● Task details
Lines before the one containing "Recent Post" are excluded; print that line and every line after it through the end of the material below, exactly.
=== Records shown ===
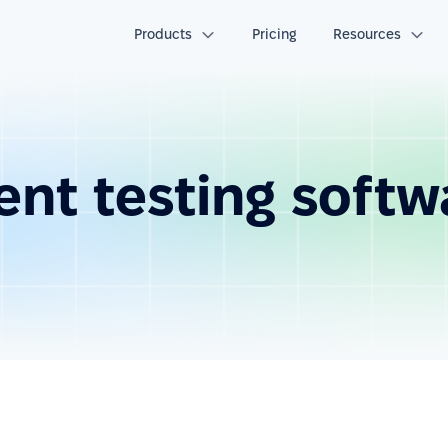
Products
Pricing
Resources
nt testing softw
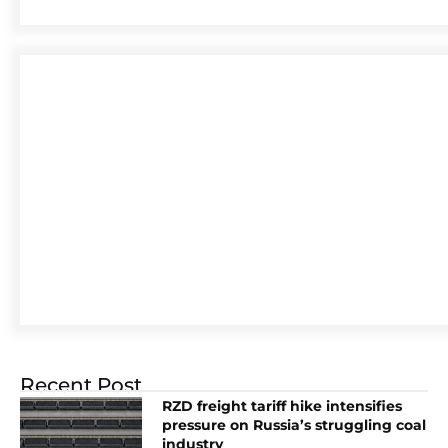
Recent Post
RZD freight tariff hike intensifies
pressure on Russia’s struggling coal
industry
===
● Solution for this exercise
Recent Post
RZD freight tariff hike intensifies
pressure on Russia’s struggling coal
industry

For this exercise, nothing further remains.